By contrast, a possessive ‘s rule formulated purely in terms of NOUN PHRASEs

[NOUN PHRASE]’s [NOUN PHRASE]

generates all of this freely (and more, ad infinitum). Adger would presumably argue that this is a good thing because these types of phrases, while strange, are nevertheless grammatical. He would say, I imagine, that the fact that books don’t usually have wives; bags, tails; or neighbours, bright tips is not part of our knowledge of language, but of the world.

And if he did, I would say this: Given that we already have detailed real-world knowledge of what can possess what, the relationship-based construction [POSSESSOR]’s [THING POSSESSED] is all we need to generate infinitely long strings of possessive ‘ss, while avoiding borderline garbage. In contrast, the [NOUN PHRASE]’s [NOUN PHRASE] construction doesn’t restrict our utterances to those that make sense. To do so, it needs to bring back the notion of a plausible [POSSESSOR]-[THING POSSESSED] relationship: the very thing that – compared with my account – it throws out.

So, is language unlimited? Of course. Why? Because slot-and-frame constructions are infinitely accommodating, provided, that is, the slot-fillers never forget their relationship goals.

 

Notes

[1] I set out a similar argument for complex NOUN PHRASES (things like That terrible man who plays the piano) in this LuCiD paper. I also did my best to test this argument with an experiment. Unfortunately, the results were pretty inconclusive (this isn’t a euphemism for “supported the other side” – they really could be argued to be consistent with either side).
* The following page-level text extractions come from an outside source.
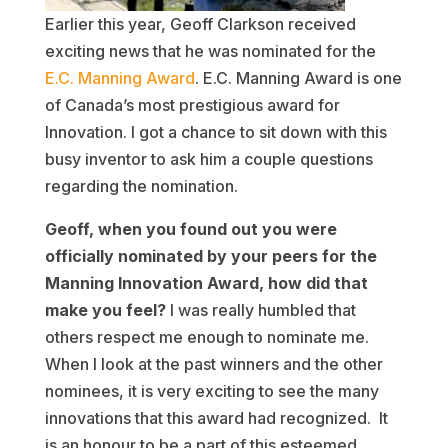
Earlier this year, Geoff Clarkson received
exciting news that he was nominated for the
E.C. Manning Award
. E.C. Manning Award is one
of Canada’s most prestigious award for
Innovation. I got a chance to sit down with this
busy inventor to ask him a couple questions
regarding the nomination.
Geoff, when you found out you were
officially nominated by your peers for the
Manning Innovation Award, how did that
make you feel?
I was really humbled that
others respect me enough to nominate me.
When I look at the past winners and the other
nominees, it is very exciting to see the many
innovations that this award had recognized. It
is an honour to be a part of this esteemed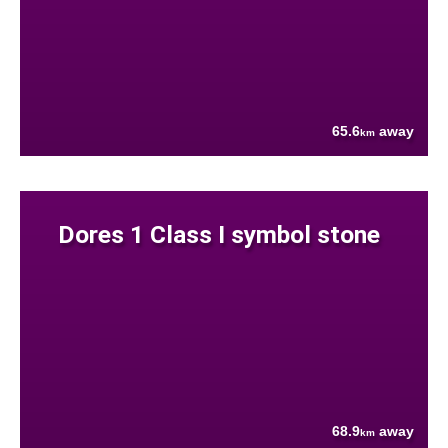
65.6
away
km
Dores 1 Class I symbol stone
68.9
away
km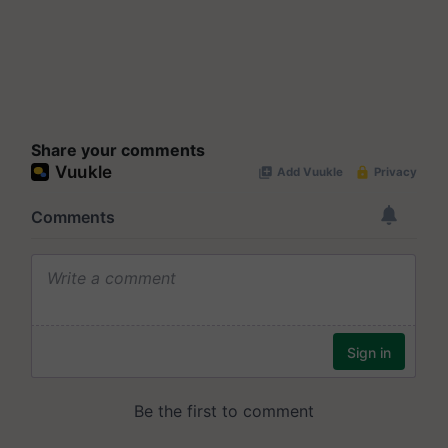
Share your comments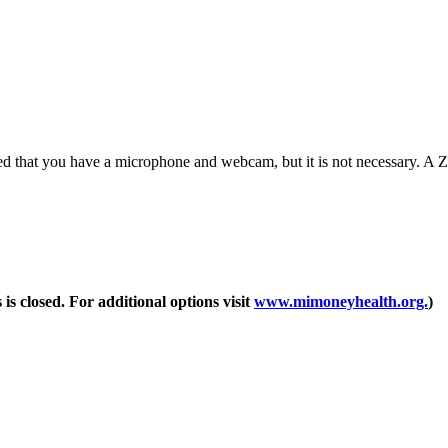
d that you have a microphone and webcam, but it is not necessary. A Zo
 is closed. For additional options visit
www.mimoneyhealth.org.
)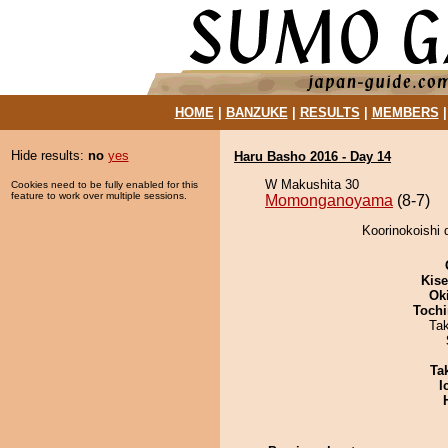
HOME
|
BANZUKE
|
RESULTS
|
MEMBERS
Hide results:
no
yes
Haru Basho 2016 - Day 14
W Makushita 30
Cookies need to be fully enabled for this
feature to work over multiple sessions.
Momonganoyama
(8-7)
Koorinokoishi
Kis
Ok
Tochi
Ta
Tak
I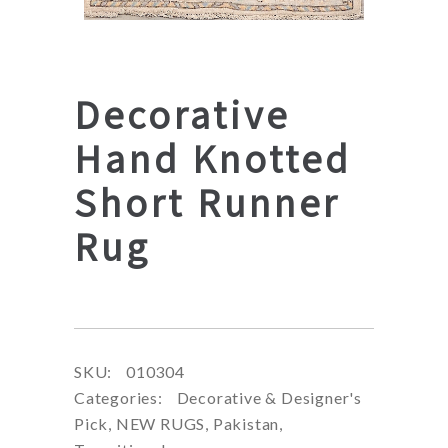
Decorative
Hand Knotted
Short Runner
Rug
SKU:
010304
Categories:
Decorative & Designer's
Pick
,
NEW RUGS
,
Pakistan
,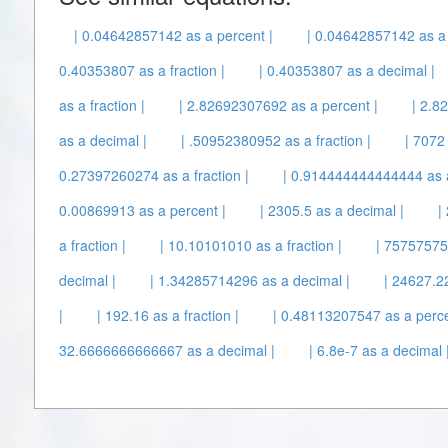
| 0.04642857142 as a percent |
| 0.04642857142 as a 
0.40353807 as a fraction |
| 0.40353807 as a decimal |
as a fraction |
| 2.82692307692 as a percent |
| 2.8
as a decimal |
| .50952380952 as a fraction |
| 7072
0.27397260274 as a fraction |
| 0.914444444444444 as a
0.00869913 as a percent |
| 2305.5 as a decimal |
|
a fraction |
| 10.10101010 as a fraction |
| 75757575
decimal |
| 1.34285714296 as a decimal |
| 24627.22
|
| 192.16 as a fraction |
| 0.48113207547 as a perce
32.6666666666667 as a decimal |
| 6.8e-7 as a decimal 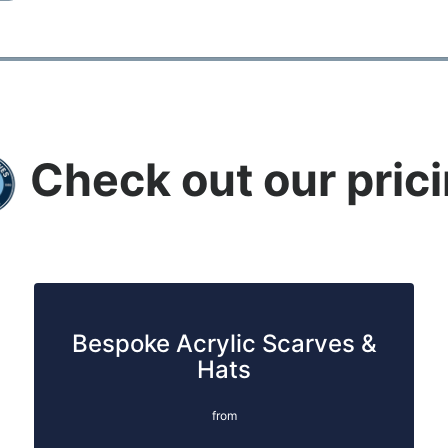
Check out our pric
Bespoke Acrylic Scarves &
Hats
from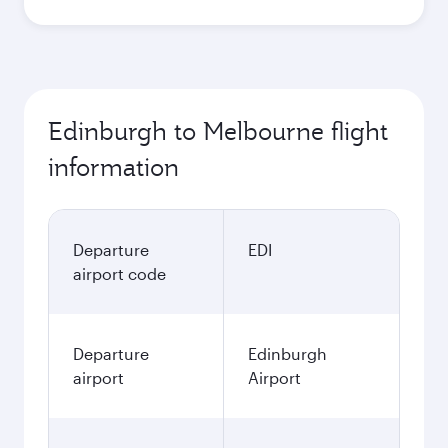
Edinburgh to Melbourne flight
information
Departure
EDI
airport code
Departure
Edinburgh
airport
Airport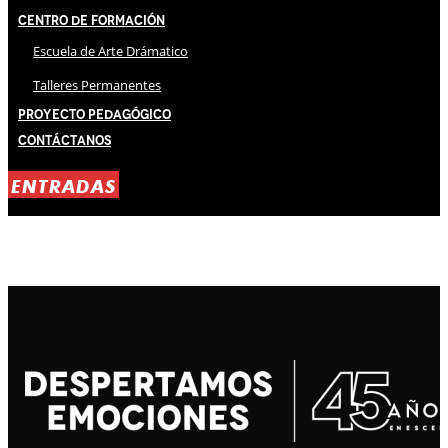
Centro de Formación
Escuela de Arte Drámatico
Talleres Permanentes
Proyecto Pedagógico
Contáctanos
ENTRADAS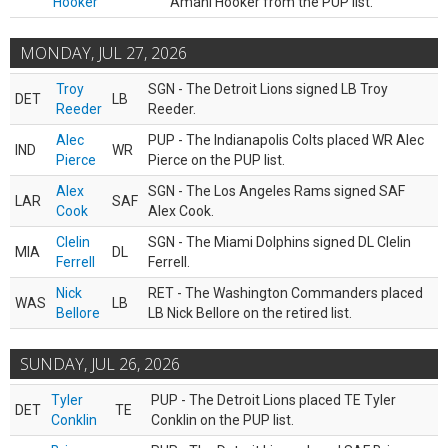
Hooker
Amani Hooker from the PUP list.
MONDAY, JUL 27, 2026
Troy
SGN - The Detroit Lions signed LB Troy
DET
LB
Reeder
Reeder.
Alec
PUP - The Indianapolis Colts placed WR Alec
IND
WR
Pierce
Pierce on the PUP list.
Alex
SGN - The Los Angeles Rams signed SAF
LAR
SAF
Cook
Alex Cook.
Clelin
SGN - The Miami Dolphins signed DL Clelin
MIA
DL
Ferrell
Ferrell.
Nick
RET - The Washington Commanders placed
WAS
LB
Bellore
LB Nick Bellore on the retired list.
SUNDAY, JUL 26, 2026
Tyler
PUP - The Detroit Lions placed TE Tyler
DET
TE
Conklin
Conklin on the PUP list.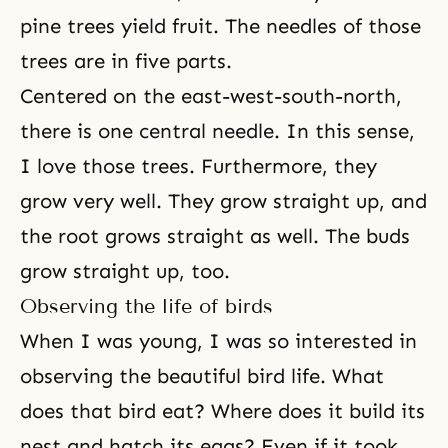
pine trees yield fruit. The needles of those
trees are in five parts.
Centered on the east-west-south-north,
there is one central needle. In this sense,
I love those trees. Furthermore, they
grow very well. They grow straight up, and
the root grows straight as well. The buds
grow straight up, too.
Observing the life of birds
When I was young, I was so interested in
observing the beautiful bird life. What
does that bird eat? Where does it build its
nest and hatch its eggs? Even if it took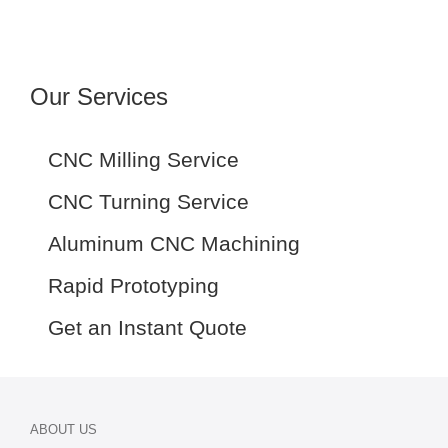
Our Services
CNC Milling Service
CNC Turning Service
Aluminum CNC Machining
Rapid Prototyping
Get an Instant Quote
ABOUT US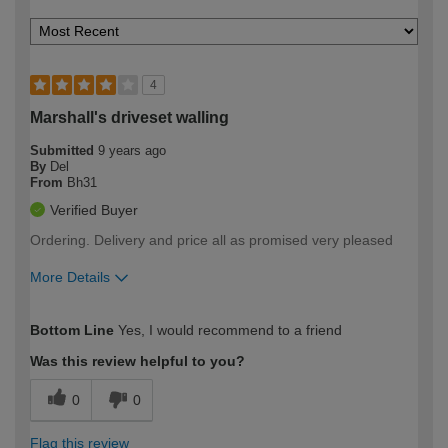
4
Marshall's driveset walling
Submitted
9 years ago
By
Del
From
Bh31
Verified Buyer
Ordering. Delivery and price all as promised very pleased
More Details
How would you describe your DIY
Moderate DIYer
Bottom Line
Yes, I would recommend to a friend
expertise?
Was this review helpful to you?
0
0
Flag this review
[2] Researchers who are broadly sympathetic to this idea of a construction differ as to whether they think these constructions are actually stored in memory, or just a metaphor for a kind of generalization that speakers make across stored utterances. I recently wrote a very long article arguing for this latter point of view, but don’t worry about it now – it doesn’t matter either way for our purposes here.

 

[3] Of course, the sense in which a girl possesses a book is quite different to the sense in which a book possesses a title or Arnie possesses a sister, but that’s no problem – we just have to define possession sufficiently broadly as to include more-or-less metaphorical types.

 

[4] If you’d like experimental evidence for the idea that construction slots are filled on the basis of relations, I invite you to check out my papers on the English and Indonesian passive constructions here and here. In this case, the relevant relationship is between [PERSON/THING AFFECTED] and [ACTION/EVENT AFFECTING THEM].

[5] Of course, we can get some kind of poetic or abstract meaning from these borderline-garbage phrases. But this precisely because we can squeeze them – at a push – into our relationship-based [POSSESSOR]’s [THING POSSESSED] construction.